KIXY-FM (94.7 MHz) is a radio station in San Angelo, Texas, United States, broadcasting a contemporary hit radio format. The station is owned by Foster Communications.

==History==
On April 5, 1966, Solar Broadcasting Company, owned by Walton Foster alongside KWFR (1260 AM), filed with the Federal Communications Commission to build a new FM radio station in San Angelo, an application approved on August 9. KWFR-FM began broadcasting on January 13, 1967, as the third FM station for the city; it operated from noon to midnight as a simulcast of the daytime-only AM station and with its own programming after sunset, serving as an effective continuation of the Top 40 format programmed on KWFR. This made it unusual for the time, as there were very few Top 40 stations on FM in the 1960s.

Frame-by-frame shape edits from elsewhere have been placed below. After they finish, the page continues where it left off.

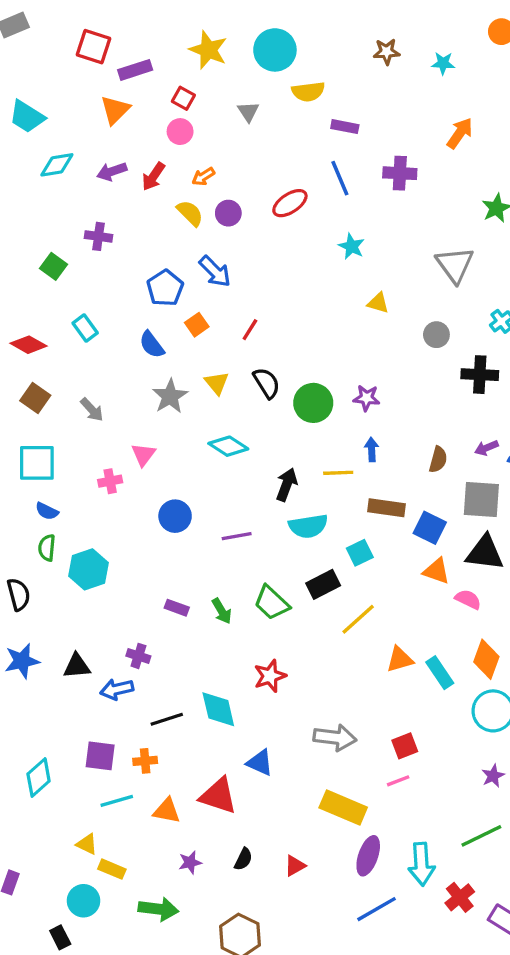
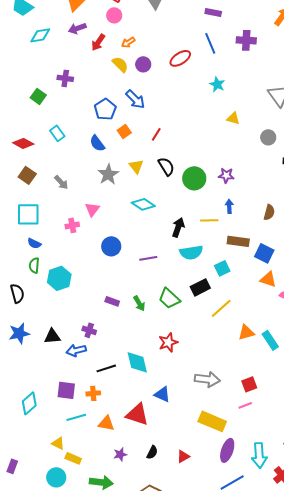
purple arrow: (112, 171) -> (77, 28), moved

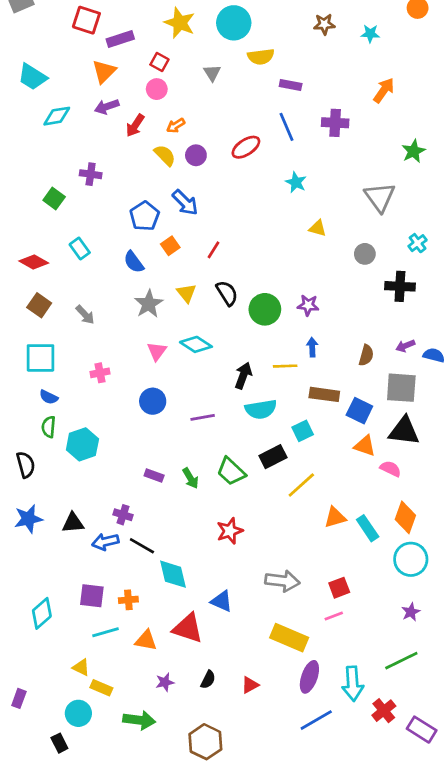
pink triangle: (92, 209) -> (157, 351), moved
cyan diamond: (137, 362) -> (173, 574), moved
black line: (106, 368) -> (142, 546), moved, turned 48

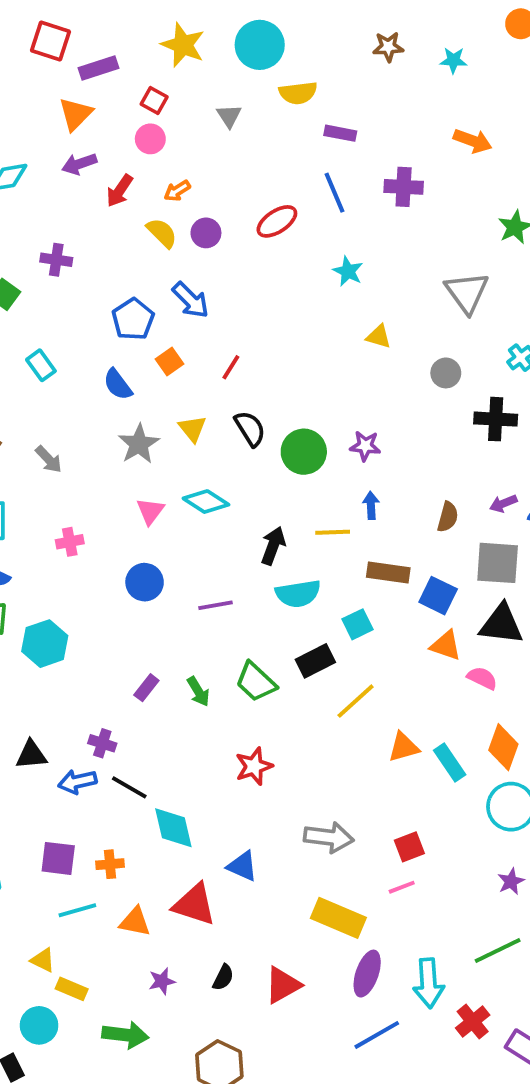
orange arrow: (384, 90) -> (473, 141), turned 75
purple rectangle: (154, 476) -> (146, 688), turned -72
red triangle: (250, 685) -> (283, 985), size x1.5

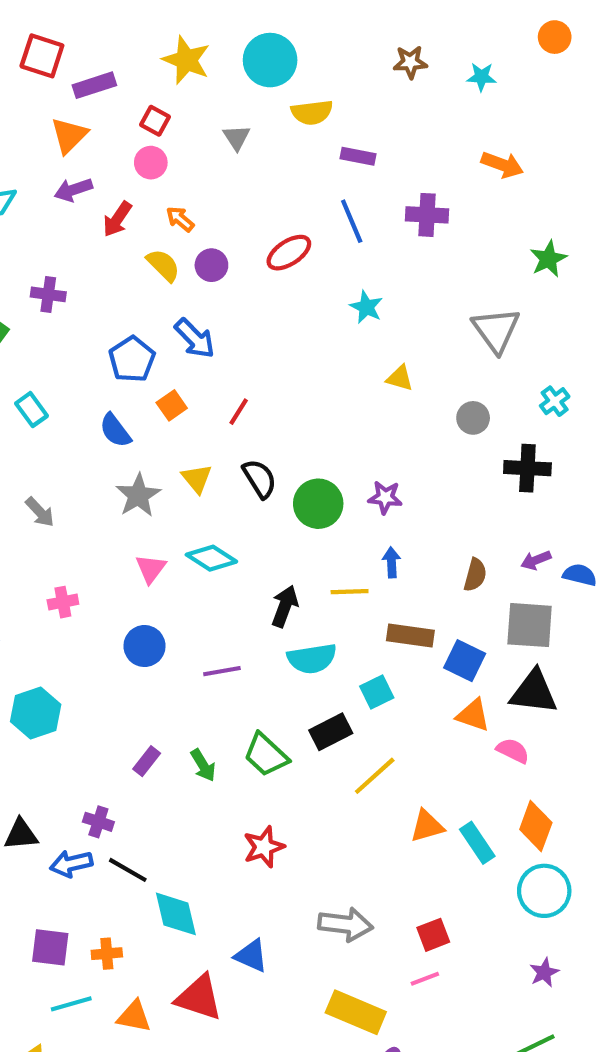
orange arrow: (177, 191) -> (180, 219), turned 72

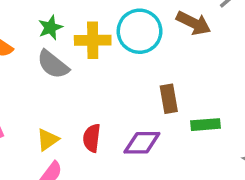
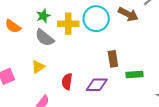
yellow triangle: (48, 140) -> (38, 67), moved

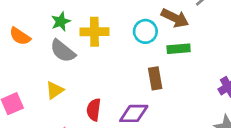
cyan circle: (96, 19) -> (145, 31), moved, size x0.7
green rectangle: (135, 74) -> (179, 49), moved

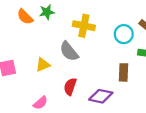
green star: (61, 22) -> (47, 12), moved
gray semicircle: (63, 51) -> (69, 51), moved

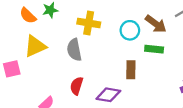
gray semicircle: (69, 51) -> (74, 50), turned 30
yellow triangle: (43, 65) -> (35, 46), moved, size x1.5

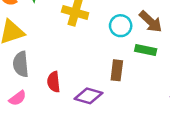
gray semicircle: (74, 50) -> (21, 64), moved
red semicircle: (77, 86) -> (54, 82), turned -30

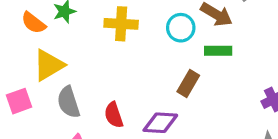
brown rectangle: (117, 70) -> (188, 83), turned 36

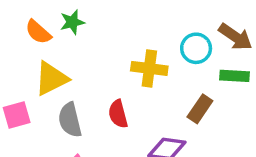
yellow cross: (121, 24) -> (149, 68), moved
red semicircle: (114, 115) -> (118, 114), moved

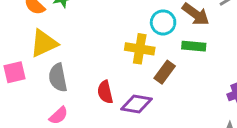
yellow cross: (149, 68) -> (140, 49), moved
red semicircle: (118, 114) -> (105, 92), moved

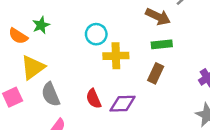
cyan circle: (163, 22) -> (96, 34), moved
brown rectangle: (165, 72) -> (156, 73), moved

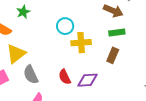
green star: (41, 25) -> (23, 12), moved

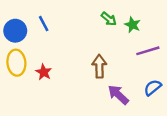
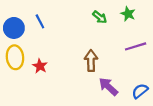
green star: (132, 25) -> (128, 14), moved
blue semicircle: (153, 88) -> (140, 91), moved

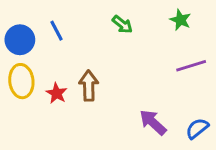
green arrow: (100, 17) -> (122, 24), moved
brown arrow: (91, 61) -> (89, 86), moved

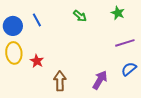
brown arrow: (89, 86) -> (60, 81), moved
purple arrow: (153, 122) -> (100, 80), turned 78
blue semicircle: (197, 128) -> (129, 69), moved

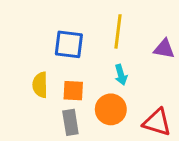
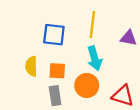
cyan arrow: (121, 75) -> (95, 58), size x1.5

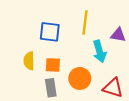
cyan arrow: (95, 58) -> (99, 51), moved

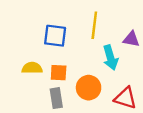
yellow semicircle: (29, 61) -> (32, 68), turned 90

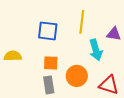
yellow semicircle: (32, 68) -> (13, 56), moved

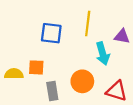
yellow semicircle: (13, 56) -> (14, 74), moved
orange square: (51, 63) -> (36, 67), moved

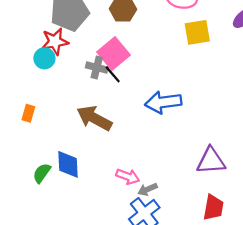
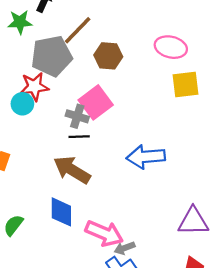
black line: (113, 74) -> (79, 137), moved, turned -54
blue diamond: (68, 164) -> (61, 212), moved
pink arrow: (128, 176) -> (104, 233), size x1.5

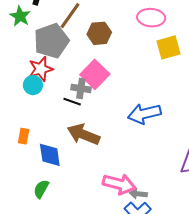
green star: (20, 22) -> (20, 16), turned -30
black line: (79, 137) -> (72, 102), moved, turned 30
blue diamond: (61, 212) -> (50, 155), moved
gray arrow: (125, 248) -> (138, 194), turned 36

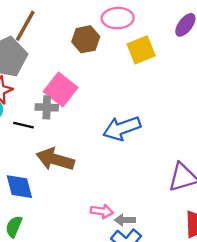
brown hexagon: (99, 33) -> (86, 39), moved
black line: (72, 102) -> (23, 125), moved
pink arrow: (119, 184) -> (102, 211), size x0.6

The call letters were changed to KIXY in 1970 and KIXY-FM in 1973, on the latter occasion when the AM station also adopted the KIXY call sign. Also in 1973, the station began broadcasting in stereo. The KIXY stations were sold in 1978 to CDI/Abaris Communications Associates, a consortium of three Chicago men. However, Foster sued CDI/Abaris in 1981, claiming it violated a covenant of the sale that prevented them from materially reducing the stations' net worth, given that the stations were held as collateral in loans Foster had made to the Chicago firm. In early 1984, a federal jury heard the case, and Foster bought back the stations and reassumed control in April. In 1987, he flipped all of his other stations—KHOS-AM-FM in Sonora, KYXX in Ozona, and their translators—to simulcasting KIXY-FM with local news and public affairs for their areas.

Foster attempted to sell his radio stations again in 1988, this time to Radioactivity, Inc. of Georgia. Radioactivity—which was buying stations in Texas and Georgia—was led by Clyde Murchison, who claimed to be a nephew of Clint Murchison, the former owner of the Dallas Cowboys. Initially snagged by a late equal employment opportunity report filed by the buyer, Radioactivity soon imploded after Clyde Murchison was arrested for wire fraud. He was not recognized by a friend of the real Murchison family, prompting other company officers to request an FBI investigation, and was arrested in a sting operation after having been revealed to have falsified his family connections and financial qualifications. The other officers in Radioactivity expelled Murchison, but Foster sued the firm for breach of contract.

KIXY-FM has generally been at or near the top of San Angelo's radio ratings,"KIXY FM 94.7 San Angelo, TX 29 May 2000" sometimes posting dominant numbers. One 1987 survey by Birch Ratings attributed more than half of all radio listening in San Angelo to KIXY-FM with a 51.6 share.